Hacker News new | ask | show | jobs
by SilverBirch 735 days ago
This seems to be missing the most obvious optimization that Google are clearly doing. When you see an AI answer to your question on Goole I guarantee that Google hasn't gone off and put your query into an AI. What it has almost certainly done is stick your query into the same processing engine that all the other queries go to, and found a flag that says "Oh I have a pre-computed AI answer to this" and returns that. It's probably of the same order of magnitude as serving that little wikipedia summary that it shows for prominent people. Google isn't in the game of hand crafting answers to your queries so the one-off cost of putting that query into the AI is amortized over billions of answers it serves.
2 comments

Caching definitely helps, I agree there's no way Google would be wasting so much re-running every search token through Gemini.

That said, it's still worth calling out that their Gemini answers use drastically more resources whenever they are run and cached. We'd have to know Google's caching rules and the average frequency of cache hits to know how much it actually reduces the Gemini resource usage.

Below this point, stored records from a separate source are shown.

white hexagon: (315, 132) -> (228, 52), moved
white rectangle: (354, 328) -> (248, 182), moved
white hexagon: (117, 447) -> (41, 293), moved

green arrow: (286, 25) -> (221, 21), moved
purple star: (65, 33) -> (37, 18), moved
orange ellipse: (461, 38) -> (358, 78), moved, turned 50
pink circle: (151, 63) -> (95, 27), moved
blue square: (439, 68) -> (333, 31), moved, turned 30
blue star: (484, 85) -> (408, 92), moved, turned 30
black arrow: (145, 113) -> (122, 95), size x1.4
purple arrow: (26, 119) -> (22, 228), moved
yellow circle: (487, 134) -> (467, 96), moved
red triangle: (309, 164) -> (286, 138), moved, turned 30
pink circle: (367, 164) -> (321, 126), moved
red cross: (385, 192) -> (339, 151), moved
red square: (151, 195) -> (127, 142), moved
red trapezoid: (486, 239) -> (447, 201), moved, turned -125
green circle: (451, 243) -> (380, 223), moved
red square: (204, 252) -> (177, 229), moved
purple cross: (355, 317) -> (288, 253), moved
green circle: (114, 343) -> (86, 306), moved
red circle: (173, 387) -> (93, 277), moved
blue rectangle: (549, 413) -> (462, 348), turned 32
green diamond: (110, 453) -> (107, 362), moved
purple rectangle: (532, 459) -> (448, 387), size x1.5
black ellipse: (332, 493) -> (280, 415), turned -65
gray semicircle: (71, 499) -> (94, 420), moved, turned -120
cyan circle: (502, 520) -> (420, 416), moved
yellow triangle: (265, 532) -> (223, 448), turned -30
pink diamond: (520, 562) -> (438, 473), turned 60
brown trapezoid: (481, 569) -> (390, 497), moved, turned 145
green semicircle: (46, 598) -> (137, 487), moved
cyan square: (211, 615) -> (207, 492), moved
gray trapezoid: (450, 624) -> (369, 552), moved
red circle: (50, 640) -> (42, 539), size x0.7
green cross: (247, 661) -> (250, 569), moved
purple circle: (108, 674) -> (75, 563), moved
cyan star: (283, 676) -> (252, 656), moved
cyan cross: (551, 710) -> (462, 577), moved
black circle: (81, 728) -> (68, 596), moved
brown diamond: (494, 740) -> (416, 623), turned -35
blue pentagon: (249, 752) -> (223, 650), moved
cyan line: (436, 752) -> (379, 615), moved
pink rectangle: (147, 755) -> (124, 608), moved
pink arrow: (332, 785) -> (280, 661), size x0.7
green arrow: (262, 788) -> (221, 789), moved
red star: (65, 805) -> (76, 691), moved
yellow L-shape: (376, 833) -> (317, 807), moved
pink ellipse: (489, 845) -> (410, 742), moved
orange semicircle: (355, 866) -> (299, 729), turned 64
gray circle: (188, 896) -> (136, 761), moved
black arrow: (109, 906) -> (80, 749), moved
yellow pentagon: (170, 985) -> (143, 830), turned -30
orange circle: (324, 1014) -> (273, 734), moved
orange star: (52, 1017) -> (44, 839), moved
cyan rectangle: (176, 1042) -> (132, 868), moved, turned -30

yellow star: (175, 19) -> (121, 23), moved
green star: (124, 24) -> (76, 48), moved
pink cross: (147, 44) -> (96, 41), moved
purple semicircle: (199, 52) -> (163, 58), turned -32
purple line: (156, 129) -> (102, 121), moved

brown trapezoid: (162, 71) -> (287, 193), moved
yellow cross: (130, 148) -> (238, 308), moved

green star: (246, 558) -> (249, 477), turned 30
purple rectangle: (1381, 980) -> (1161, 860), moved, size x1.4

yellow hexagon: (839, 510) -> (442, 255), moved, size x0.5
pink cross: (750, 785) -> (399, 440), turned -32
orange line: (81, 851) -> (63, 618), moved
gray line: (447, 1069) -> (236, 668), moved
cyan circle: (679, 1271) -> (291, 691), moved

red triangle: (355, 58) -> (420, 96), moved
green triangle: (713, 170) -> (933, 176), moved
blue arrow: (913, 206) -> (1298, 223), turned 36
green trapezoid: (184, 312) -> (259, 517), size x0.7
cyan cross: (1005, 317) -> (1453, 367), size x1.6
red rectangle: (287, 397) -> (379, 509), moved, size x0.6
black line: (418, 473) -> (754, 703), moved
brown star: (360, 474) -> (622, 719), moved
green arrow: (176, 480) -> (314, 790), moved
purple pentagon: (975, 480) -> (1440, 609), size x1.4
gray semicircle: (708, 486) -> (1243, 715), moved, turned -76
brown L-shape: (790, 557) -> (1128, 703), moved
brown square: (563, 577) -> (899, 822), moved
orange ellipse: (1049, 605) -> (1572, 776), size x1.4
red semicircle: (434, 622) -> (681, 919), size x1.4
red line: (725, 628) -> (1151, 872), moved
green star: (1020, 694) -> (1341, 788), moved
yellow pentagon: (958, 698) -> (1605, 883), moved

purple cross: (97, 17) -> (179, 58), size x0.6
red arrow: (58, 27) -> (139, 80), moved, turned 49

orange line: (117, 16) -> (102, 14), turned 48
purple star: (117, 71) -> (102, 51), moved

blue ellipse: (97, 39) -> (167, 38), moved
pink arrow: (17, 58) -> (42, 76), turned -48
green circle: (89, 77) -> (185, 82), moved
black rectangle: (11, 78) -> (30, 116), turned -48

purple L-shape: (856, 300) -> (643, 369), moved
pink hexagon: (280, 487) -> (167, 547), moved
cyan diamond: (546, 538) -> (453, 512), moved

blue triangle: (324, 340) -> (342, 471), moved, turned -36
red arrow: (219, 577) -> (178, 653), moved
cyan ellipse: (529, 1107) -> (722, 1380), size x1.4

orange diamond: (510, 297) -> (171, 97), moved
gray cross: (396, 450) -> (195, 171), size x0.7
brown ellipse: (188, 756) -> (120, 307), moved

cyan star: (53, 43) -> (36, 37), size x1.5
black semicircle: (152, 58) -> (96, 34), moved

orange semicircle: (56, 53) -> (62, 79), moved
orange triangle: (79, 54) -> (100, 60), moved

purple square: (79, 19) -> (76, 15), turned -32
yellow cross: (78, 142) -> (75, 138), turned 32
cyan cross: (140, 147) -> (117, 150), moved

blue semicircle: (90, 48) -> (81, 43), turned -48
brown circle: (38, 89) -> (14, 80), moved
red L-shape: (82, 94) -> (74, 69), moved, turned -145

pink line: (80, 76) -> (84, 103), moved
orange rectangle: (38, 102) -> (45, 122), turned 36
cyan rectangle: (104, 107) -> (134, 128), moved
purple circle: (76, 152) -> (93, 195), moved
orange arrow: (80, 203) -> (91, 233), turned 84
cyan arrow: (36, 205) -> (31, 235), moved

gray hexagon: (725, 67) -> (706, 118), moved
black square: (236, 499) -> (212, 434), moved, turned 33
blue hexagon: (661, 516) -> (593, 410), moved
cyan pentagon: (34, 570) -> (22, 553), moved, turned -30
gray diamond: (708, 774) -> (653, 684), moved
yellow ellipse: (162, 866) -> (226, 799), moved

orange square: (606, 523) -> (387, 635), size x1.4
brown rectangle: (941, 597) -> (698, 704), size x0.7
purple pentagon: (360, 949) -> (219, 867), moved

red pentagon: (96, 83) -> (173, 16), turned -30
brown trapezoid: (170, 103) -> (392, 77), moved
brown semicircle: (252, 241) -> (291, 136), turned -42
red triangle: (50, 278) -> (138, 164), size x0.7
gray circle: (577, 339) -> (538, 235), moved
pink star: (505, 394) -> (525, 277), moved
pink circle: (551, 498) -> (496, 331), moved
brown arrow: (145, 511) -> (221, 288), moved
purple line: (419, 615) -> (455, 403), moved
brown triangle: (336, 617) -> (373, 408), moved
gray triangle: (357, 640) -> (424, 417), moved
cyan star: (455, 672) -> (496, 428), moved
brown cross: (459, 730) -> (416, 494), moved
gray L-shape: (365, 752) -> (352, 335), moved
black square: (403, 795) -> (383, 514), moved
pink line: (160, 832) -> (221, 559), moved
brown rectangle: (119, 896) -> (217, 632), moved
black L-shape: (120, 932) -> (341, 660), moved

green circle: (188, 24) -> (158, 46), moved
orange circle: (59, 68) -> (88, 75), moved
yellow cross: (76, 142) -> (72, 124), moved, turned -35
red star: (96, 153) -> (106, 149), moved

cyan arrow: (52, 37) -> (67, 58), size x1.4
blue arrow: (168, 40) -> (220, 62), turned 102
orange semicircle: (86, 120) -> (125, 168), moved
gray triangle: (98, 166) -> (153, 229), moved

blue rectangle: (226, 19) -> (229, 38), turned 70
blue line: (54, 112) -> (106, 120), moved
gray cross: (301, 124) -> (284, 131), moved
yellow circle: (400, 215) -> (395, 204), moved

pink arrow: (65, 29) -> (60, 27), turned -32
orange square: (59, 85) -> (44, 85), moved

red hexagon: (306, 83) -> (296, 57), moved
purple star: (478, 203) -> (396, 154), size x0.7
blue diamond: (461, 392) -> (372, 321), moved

Yes, but all this compute is great for Google's Cloud Business revenues!
Smort. Monopolies gonna monopoly.
It’s a good thought, but I asked a pretty specific question (where can you get in to swim in the Napa river) the other day, and it had a generally correct answer, but then refined it to “within 5 miles of yountville” and it came back with an even more specific answer. I don’t think this was precomputed, though I could be wrong.